## ASSIGNED TASK
I would like you to output every record below exactly, apart from the pictures.

------ DATASET RECORDS

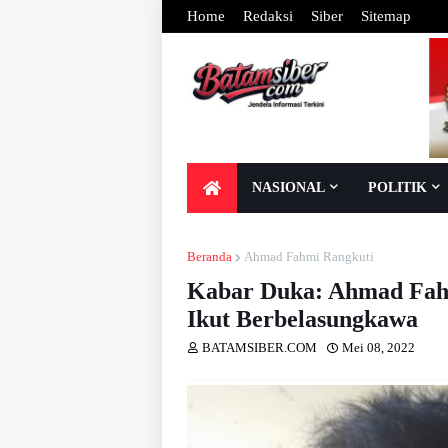
Home
Redaksi
Siber
Sitemap
NASIONAL
POLITIK
Beranda
Ahmad Fahmi Rangkuti
Kabar Duka: Ahmad Fah
Ikut Berbelasungkawa
BATAMSIBER.COM
Mei 08, 2022
Dib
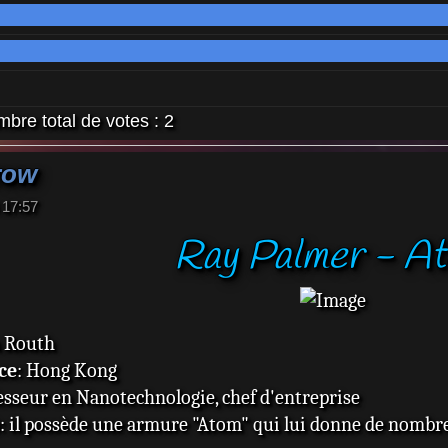
bre total de votes :
2
row
 17:57
Ray Palmer - A
n Routh
ce
: Hong Kong
fesseur en Nanotechnologie, chef d'entreprise
: il possède une armure "Atom" qui lui donne de nombre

------------

## EXERCISE RESPONSE
Home
Redaksi
Siber
Sitemap
NASIONAL
POLITIK
Beranda
Ahmad Fahmi Rangkuti
Kabar Duka: Ahmad Fah
Ikut Berbelasungkawa
BATAMSIBER.COM
Mei 08, 2022
Dib
bre total de votes :
2
row
 17:57
Ray Palmer - A
n Routh
ce
: Hong Kong
fesseur en Nanotechnologie, chef d'entreprise
: il possède une armure "Atom" qui lui donne de nombre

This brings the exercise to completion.